--- START ---
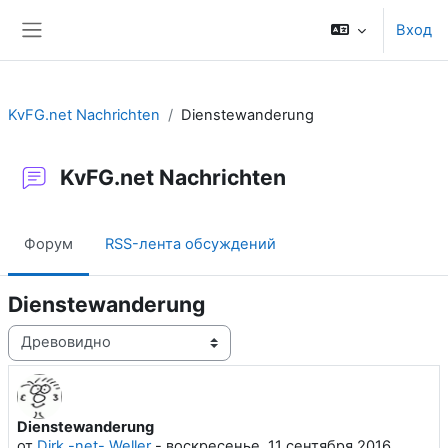
Перейти к основному содержанию
Вход
Боковая панель
KvFG.net Nachrichten
Dienstewanderung
KvFG.net Nachrichten
Форум
RSS-лента обсуждений
Dienstewanderung
Режим отображения
Dienstewanderung
Количество ответов: 0
от
Dirk -net- Weller
-
воскресенье, 11 сентября 2016,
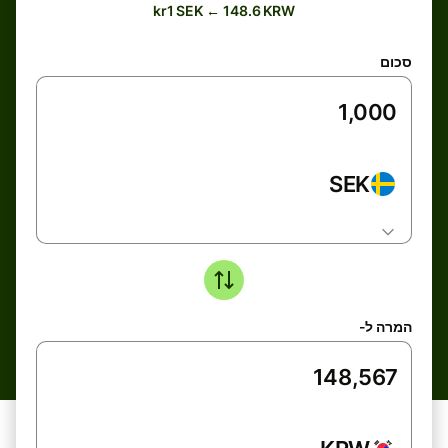
kr1 SEK ← 148.6 KRW
סכום
SEK
המרה ל-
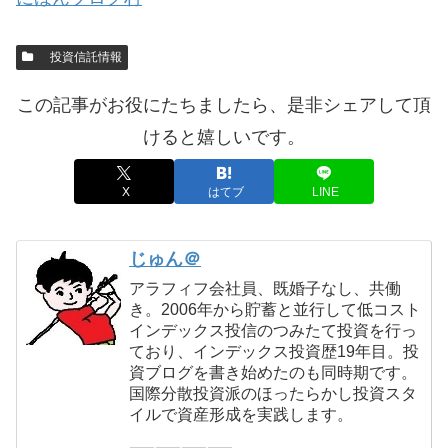
投資信託情報
この記事がお役にたちましたら、是非シェアして頂
けると嬉しいです。
X
はてブ
LINE
じゅん＠
アラフィフ会社員、既婚子なし、共働
き。2006年から貯蓄と並行して低コスト
インデックス投信のつみたて投資を行っ
ており、インデックス投資歴19年目。投
資ブログを書き始めたのも同時期です。
国際分散投資派のほったらかし投資スタ
イルで資産形成を実践します。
--- END ---
Task directions:
Return exactly the lines that begin with the one containing "Боковая панель" and end with the final line of the data above; include no pictures.

Answer for this exercise:
Боковая панель
KvFG.net Nachrichten
Dienstewanderung
KvFG.net Nachrichten
Форум
RSS-лента обсуждений
Dienstewanderung
Режим отображения
Dienstewanderung
Количество ответов: 0
от
Dirk -net- Weller
-
воскресенье, 11 сентября 2016,
kr1 SEK ← 148.6 KRW
סכום
SEK
המרה ל-
投資信託情報
この記事がお役にたちましたら、是非シェアして頂
けると嬉しいです。
X
はてブ
LINE
じゅん＠
アラフィフ会社員、既婚子なし、共働
き。2006年から貯蓄と並行して低コスト
インデックス投信のつみたて投資を行っ
ており、インデックス投資歴19年目。投
資ブログを書き始めたのも同時期です。
国際分散投資派のほったらかし投資スタ
イルで資産形成を実践します。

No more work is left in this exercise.